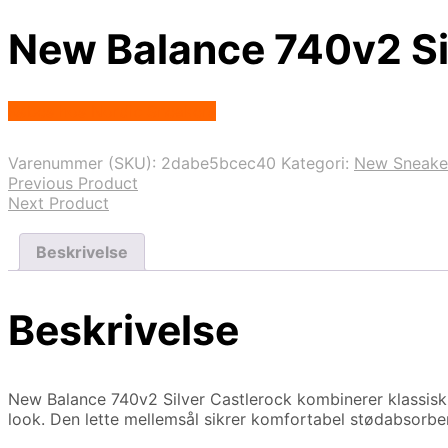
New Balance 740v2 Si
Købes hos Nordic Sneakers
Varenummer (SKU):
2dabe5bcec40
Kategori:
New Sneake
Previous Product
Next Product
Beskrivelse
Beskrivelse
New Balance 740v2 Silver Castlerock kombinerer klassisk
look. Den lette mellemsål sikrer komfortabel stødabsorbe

---

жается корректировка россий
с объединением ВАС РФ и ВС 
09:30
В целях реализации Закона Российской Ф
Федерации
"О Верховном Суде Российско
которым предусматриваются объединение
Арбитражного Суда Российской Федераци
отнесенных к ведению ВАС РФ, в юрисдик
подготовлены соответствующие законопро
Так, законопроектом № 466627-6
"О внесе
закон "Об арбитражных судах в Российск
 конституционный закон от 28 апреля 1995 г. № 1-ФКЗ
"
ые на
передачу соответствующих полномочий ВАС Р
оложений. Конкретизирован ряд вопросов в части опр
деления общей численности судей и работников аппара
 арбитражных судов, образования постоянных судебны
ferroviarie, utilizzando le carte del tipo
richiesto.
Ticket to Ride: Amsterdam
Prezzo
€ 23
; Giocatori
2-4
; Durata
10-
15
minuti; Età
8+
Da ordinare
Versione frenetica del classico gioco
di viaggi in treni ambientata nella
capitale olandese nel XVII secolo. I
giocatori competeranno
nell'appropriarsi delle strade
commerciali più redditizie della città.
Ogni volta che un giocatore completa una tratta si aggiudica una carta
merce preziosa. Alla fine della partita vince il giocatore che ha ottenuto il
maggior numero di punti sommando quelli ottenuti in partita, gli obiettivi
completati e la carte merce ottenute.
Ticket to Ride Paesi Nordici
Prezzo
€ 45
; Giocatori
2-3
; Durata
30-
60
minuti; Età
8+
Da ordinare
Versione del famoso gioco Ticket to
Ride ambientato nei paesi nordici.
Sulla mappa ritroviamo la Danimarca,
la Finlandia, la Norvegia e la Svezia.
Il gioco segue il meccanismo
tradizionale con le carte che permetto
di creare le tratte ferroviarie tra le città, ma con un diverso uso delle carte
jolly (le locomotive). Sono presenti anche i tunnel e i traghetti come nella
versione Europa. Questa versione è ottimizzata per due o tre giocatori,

Task details → Keeping every character as it is, restate the lines above that run from the line with "конституционный закон от" through the line with "versione Europa. Questa", both included, and nothing else.

Exercise answer →
 конституционный закон от 28 апреля 1995 г. № 1-ФКЗ
"
ые на
передачу соответствующих полномочий ВАС Р
оложений. Конкретизирован ряд вопросов в части опр
деления общей численности судей и работников аппара
 арбитражных судов, образования постоянных судебны
ferroviarie, utilizzando le carte del tipo
richiesto.
Ticket to Ride: Amsterdam
Prezzo
€ 23
; Giocatori
2-4
; Durata
10-
15
minuti; Età
8+
Da ordinare
Versione frenetica del classico gioco
di viaggi in treni ambientata nella
capitale olandese nel XVII secolo. I
giocatori competeranno
nell'appropriarsi delle strade
commerciali più redditizie della città.
Ogni volta che un giocatore completa una tratta si aggiudica una carta
merce preziosa. Alla fine della partita vince il giocatore che ha ottenuto il
maggior numero di punti sommando quelli ottenuti in partita, gli obiettivi
completati e la carte merce ottenute.
Ticket to Ride Paesi Nordici
Prezzo
€ 45
; Giocatori
2-3
; Durata
30-
60
minuti; Età
8+
Da ordinare
Versione del famoso gioco Ticket to
Ride ambientato nei paesi nordici.
Sulla mappa ritroviamo la Danimarca,
la Finlandia, la Norvegia e la Svezia.
Il gioco segue il meccanismo
tradizionale con le carte che permetto
di creare le tratte ferroviarie tra le città, ma con un diverso uso delle carte
jolly (le locomotive). Sono presenti anche i tunnel e i traghetti come nella
versione Europa. Questa versione è ottimizzata per due o tre giocatori,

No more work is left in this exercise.